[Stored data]
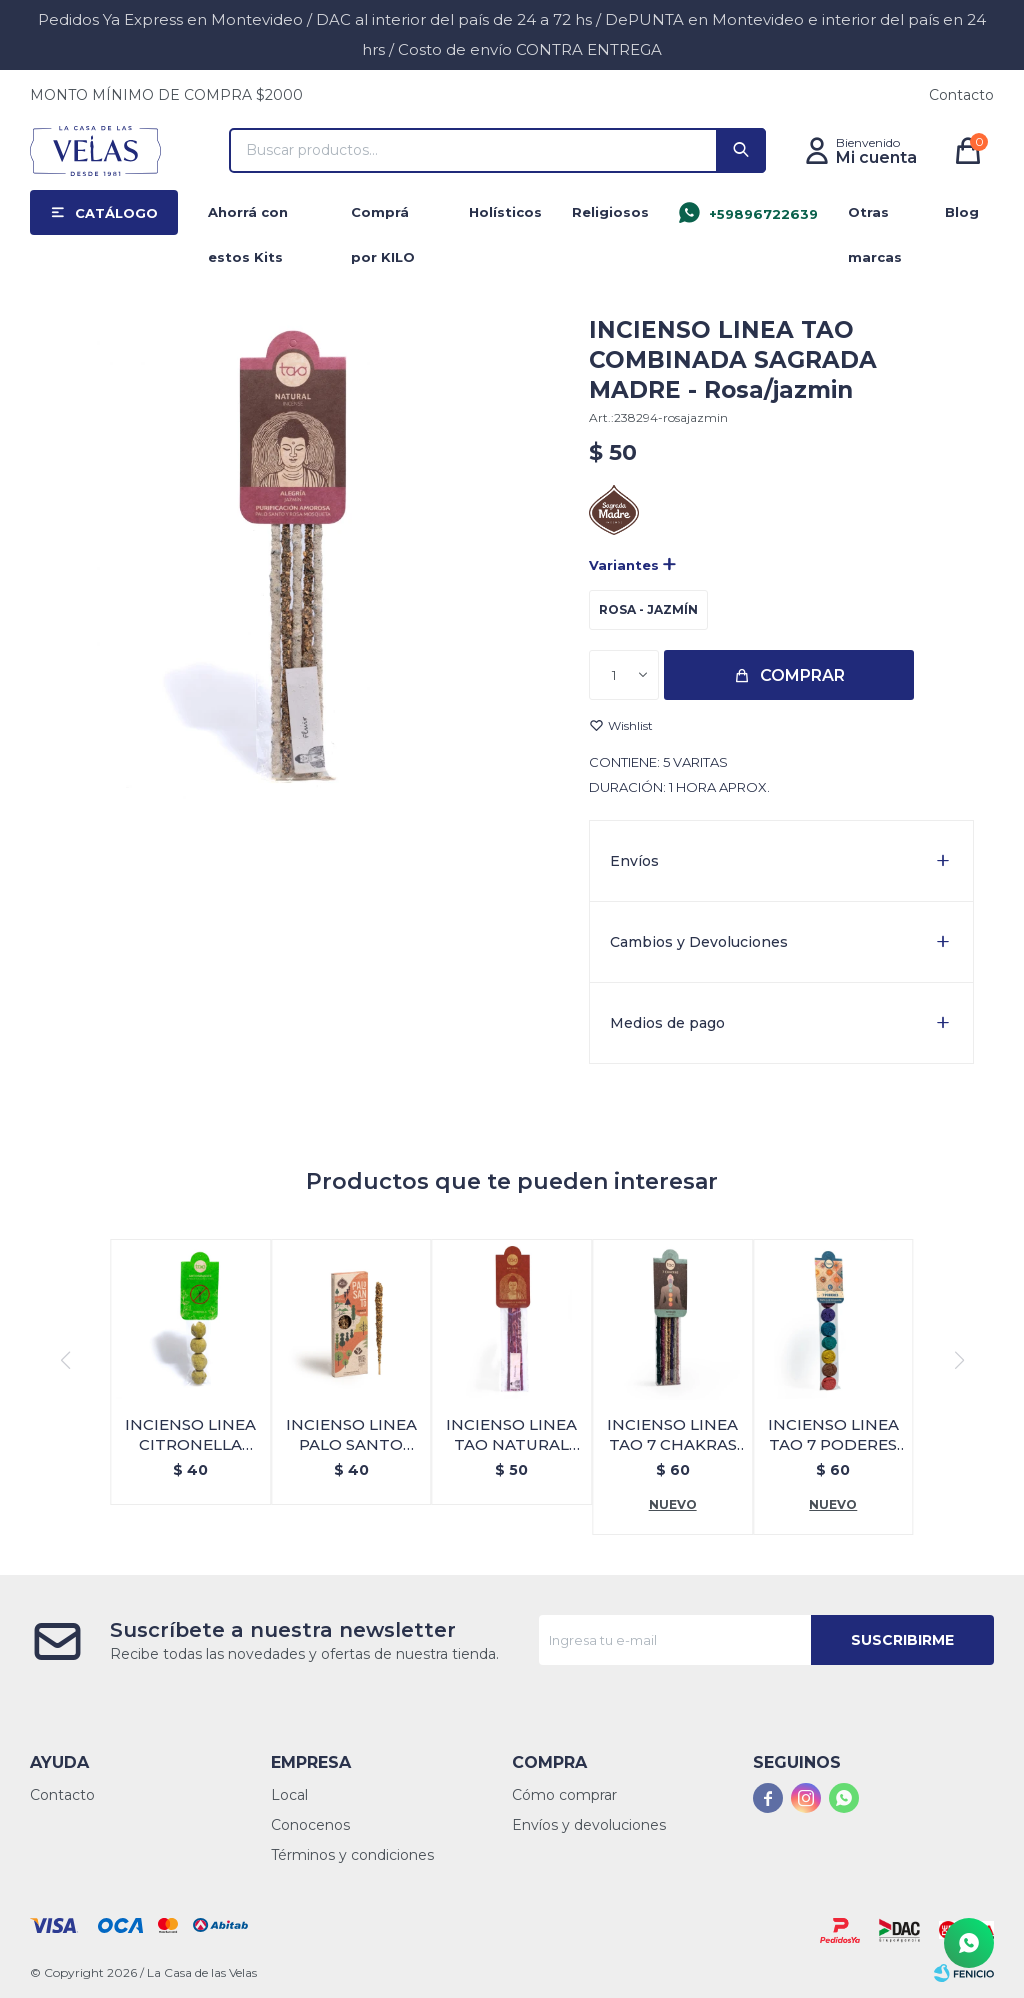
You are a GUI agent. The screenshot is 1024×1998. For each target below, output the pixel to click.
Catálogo (116, 213)
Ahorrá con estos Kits (248, 219)
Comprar (802, 675)
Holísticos (505, 212)
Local (289, 1795)
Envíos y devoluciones (589, 1825)
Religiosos (610, 212)
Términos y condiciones (352, 1855)
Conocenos (310, 1825)
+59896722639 (763, 214)
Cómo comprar (564, 1795)
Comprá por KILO (383, 219)
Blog (962, 212)
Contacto (961, 95)
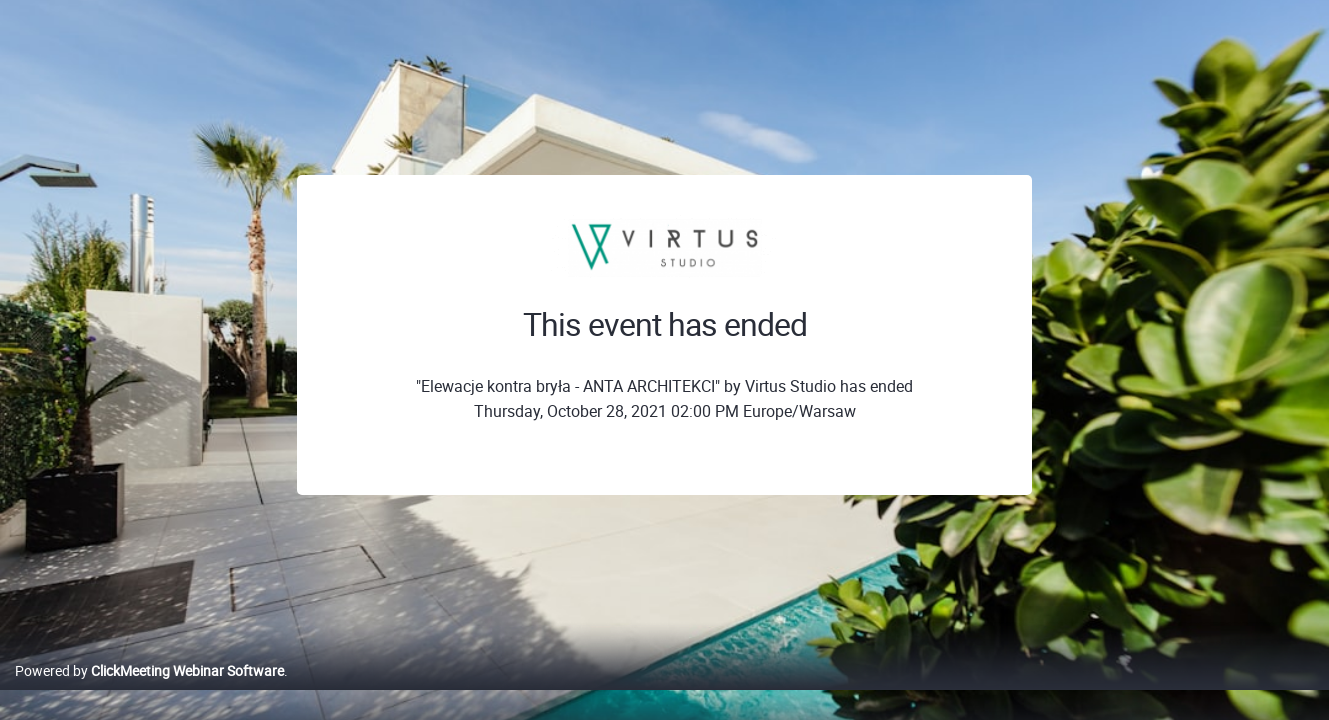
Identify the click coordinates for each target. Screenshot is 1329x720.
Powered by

**Assignment**: Please say only the number of lines in the data that hold "each".

**Exercise result**: 2